The absolute encoder determines the position of the main shaft of the machine and subsequent steps are dependent on the output of the absolute encoder. Each step — packaging material, product feeding, package sealing, cutting, indexing, and printing — must complete before the start of the next step. Otherwise, the operation will stop.
Absolute encoders are used in wind turbines to optimally position the blades to maximize output from the wind. The absolute encoder has the responsibility to remember the position of the wind blades. This position is also remembered even after power is shut down.
Figure 4. Absolute encoders are used in wind turbines to position blades, maximize output, and remember position even after shut down. Image courtesy of Peter Dargatz.

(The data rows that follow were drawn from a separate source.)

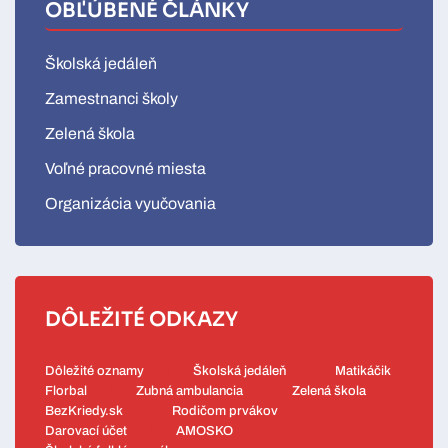
OBĽÚBENÉ ČLÁNKY
Školská jedáleň
Zamestnanci školy
Zelená škola
Voľné pracovné miesta
Organizácia vyučovania
DÔLEŽITÉ ODKAZY
Dôležité oznamy
Školská jedáleň
Matikáčik
Florbal
Zubná ambulancia
Zelená škola
BezKriedy.sk
Rodičom prvákov
Darovací účet
AMOSKO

Any change in the direction of the wind is picked up by the sensors which give input to the main controller. The controller, in turn, gives the command to change the direction of the blades.
Absolute encoders monitor the elevation and azimuth of solar panels. This monitoring is necessary to move the panels to mimic the position of the sun.
The data from the sun tracking system is compared with the data of the absolute encoders by the main controller. A change in the data from sun-tracking triggers the direction of the panels. The encoder monitors the actual position of the panel. When the input of the encoder and data of the tracking system satisfies the algorithm, subsequent actions can be performed.
Elevator and Lift Control
Absolute encoders are used to monitor the position of an elevator. Previously it was done through the use of mechanical switches.
The exact location of the elevator is then used to perform specific actions like elevator start/ stop on the arrival of the desired floor or when the elevator has reached its maximum or minimum position.